FIGURE 1: Proline/glutamate metabolism as the sole carbon source and its control mediated by Fmp12.

(A) Growth phenotypes of S. cerevisiae wild-type strain (BY4741) and its deletion mutants on SD, SD-N-C+Pro, SD-N-C+Glu, and SD-N+Pro media.

(B) Growth phenotypes of S. cerevisiae BY4741u or BY4741u Δfmp12 cells harboring the empty vector (pVV208, pVV209) or overexpressing FMP12 (pVV208-FMP12, pVV209-FMP12) on SD, SD-N-C+Pro, and SD-N-C+Glu media.

(C) Detection of Fmp12-3HA in the whole cell extract (WCE) and in the mitochondria fraction (Mt). The symbol -/+ indicates the sample from the cells without or with expression of Fmp12-3HA from pVV209-FMP12. The arrow indicates the predicted size of Fmp12-3HA truncated at its amino-terminal MTS. GAPDH and porin were analyzed as controls of cytoplasmic and mitochondrial proteins, respectively.

(D) Subcellular localization of Fmp12-yeGFP by fluorescent microscopy. GFP signals (GFP), MitoTracker signals (Mt), merged signals (Merged), and differential interference contrast images (DIC) are shown. The scale bar represents 5 μm.

(E) Western blot analysis of Fmp12-yeGFP under different nutritional conditions.
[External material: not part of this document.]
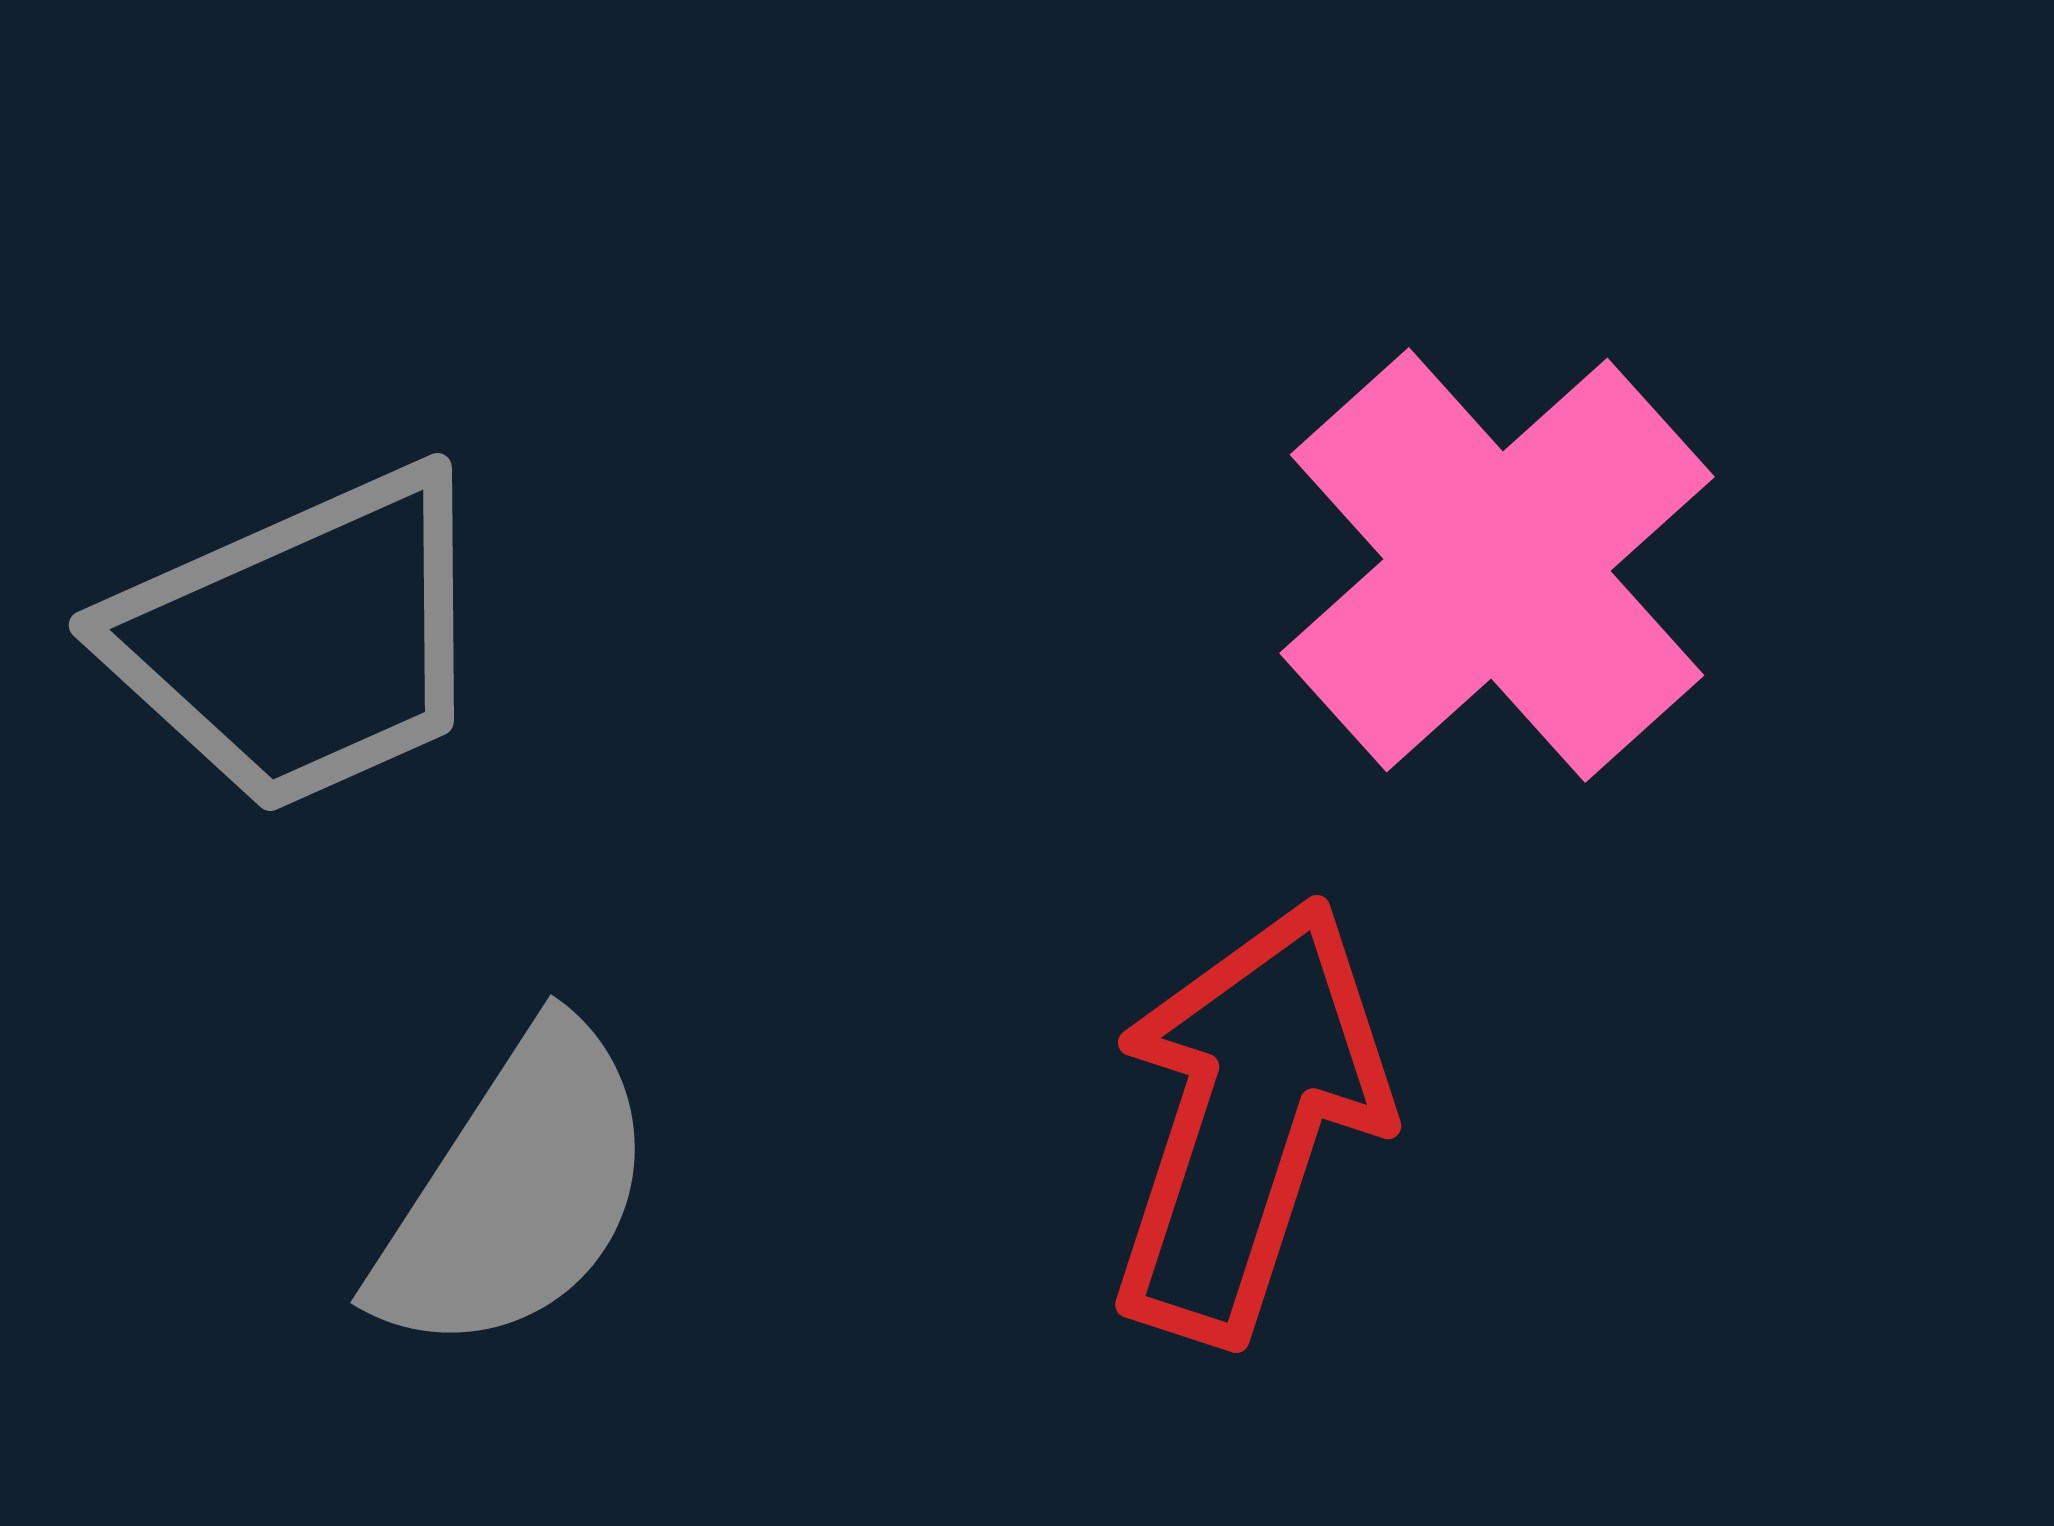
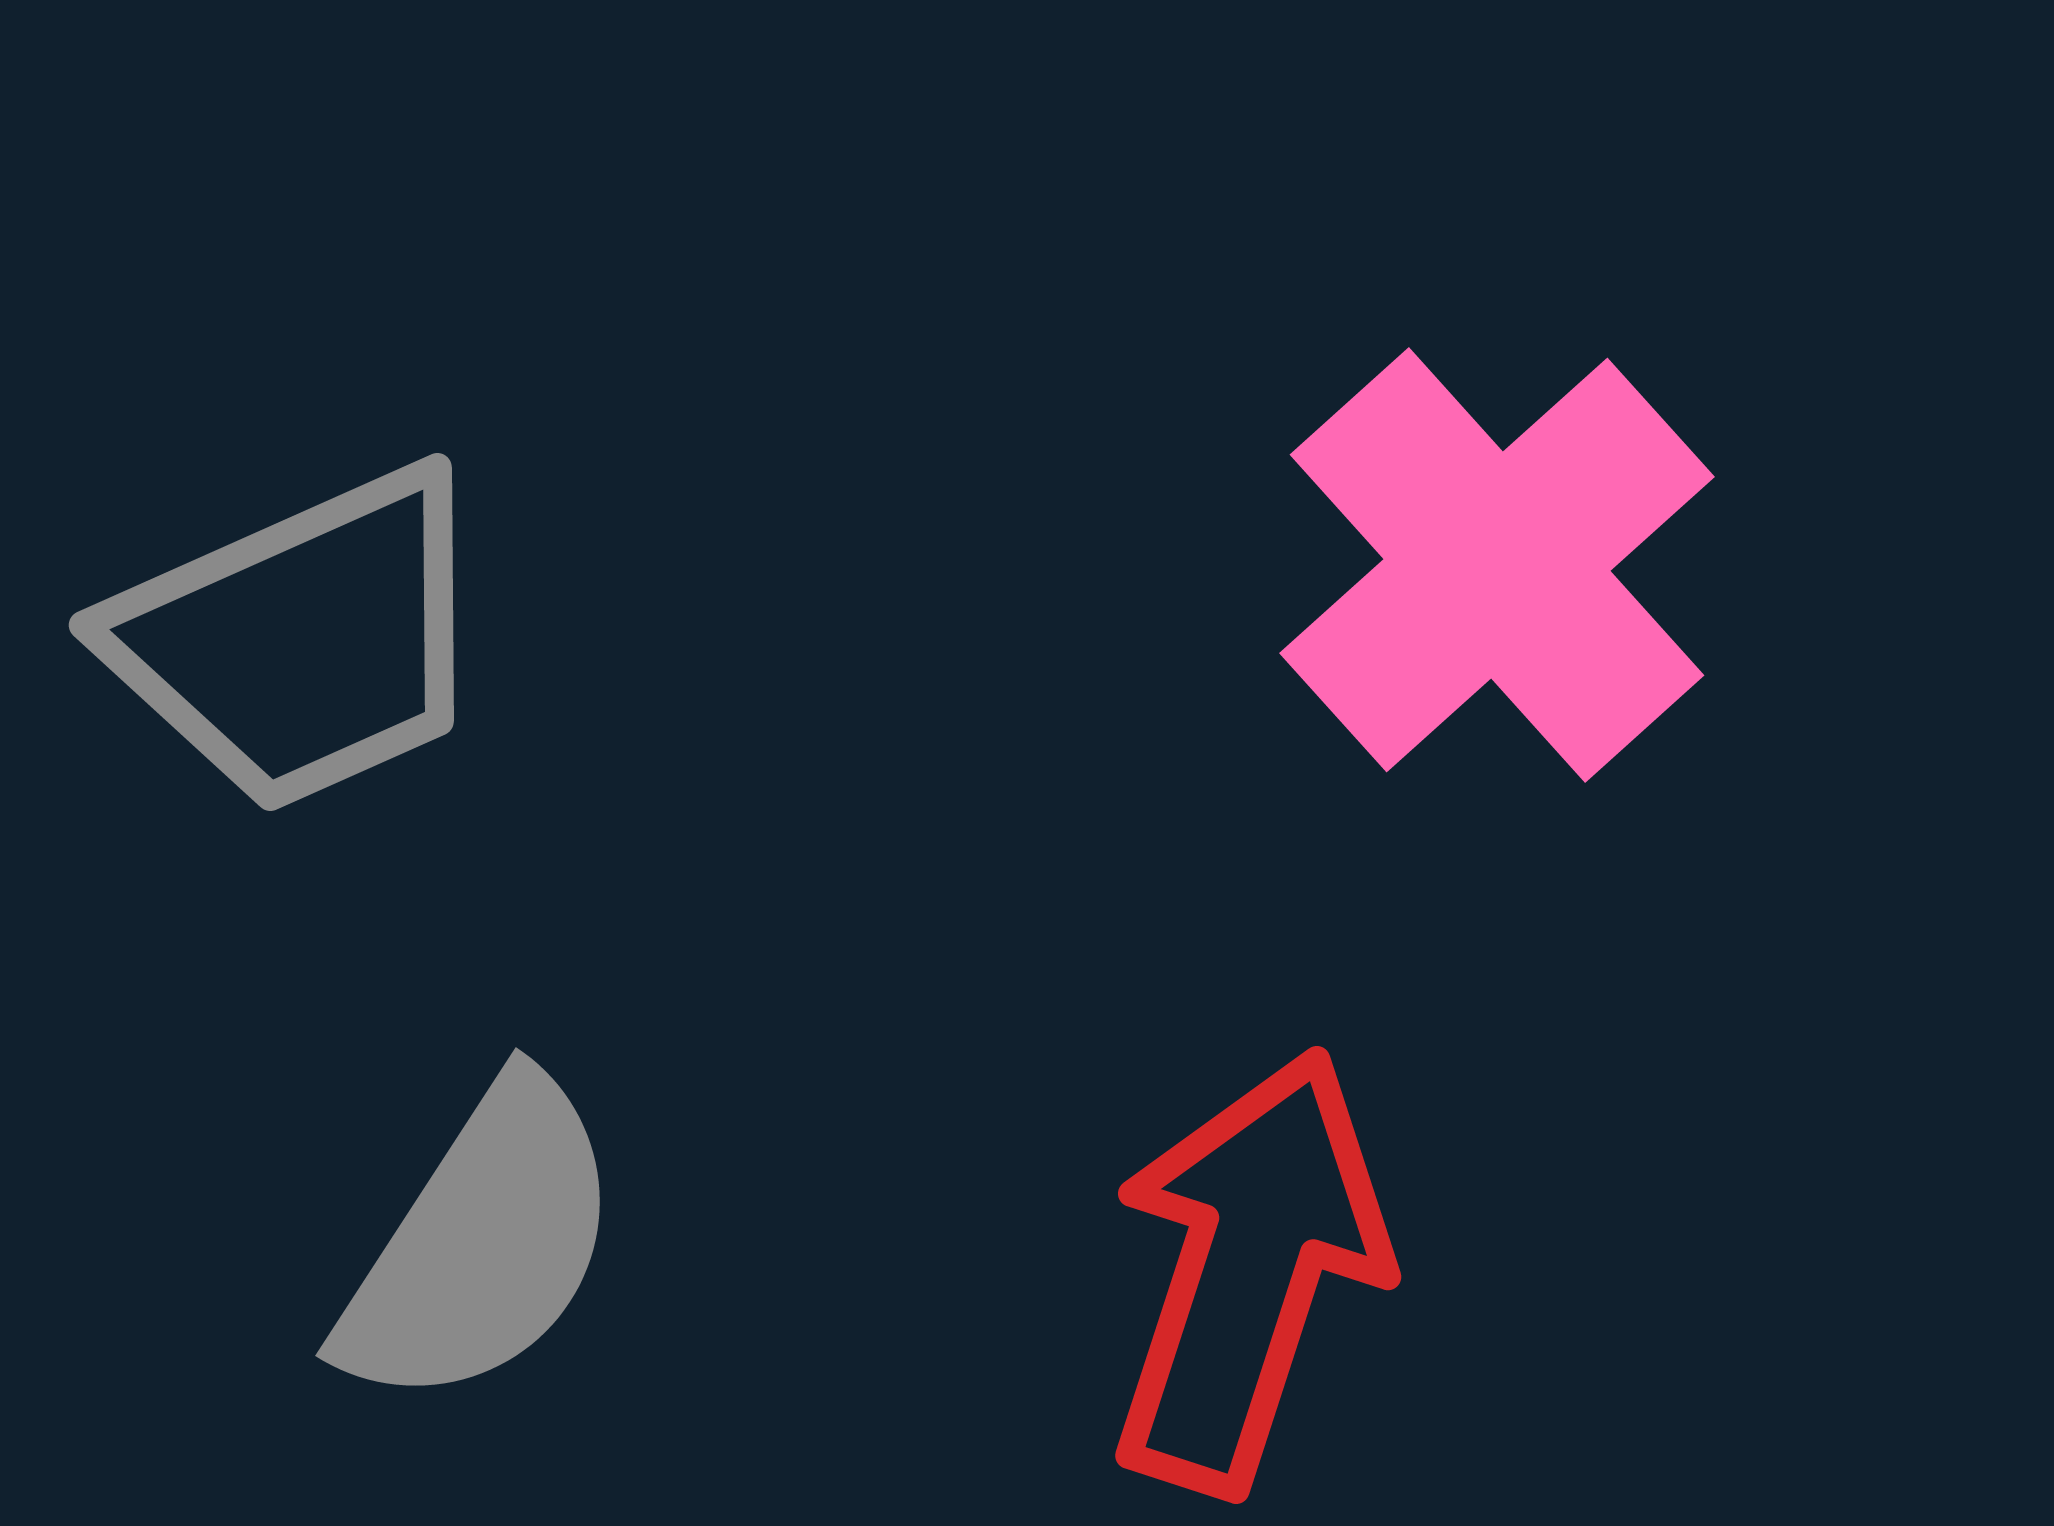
red arrow: moved 151 px down
gray semicircle: moved 35 px left, 53 px down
S. cerevisiae FMP12-yeGFP cells were cultivated on solid media at 30°C for 5 days. The numbers indicate the media as follows: 1: SD, 2: SD+Pro, 3: SD-N-C+Pro, 4: SD-C+Pro, 5: SD-N-C+Glu, 6: SD-C+Glu. GAPDH was used as a protein-loading control.

(F) Energy production by proline metabolism as the sole carbon source in S. cerevisiae. Pro: proline, P5C: Δ¹-pyrroline-5-carboxylate, Glu: glutamate, α-KG: α-ketoglutarate, Suc-CoA: succinyl-CoA, Suc: succinate.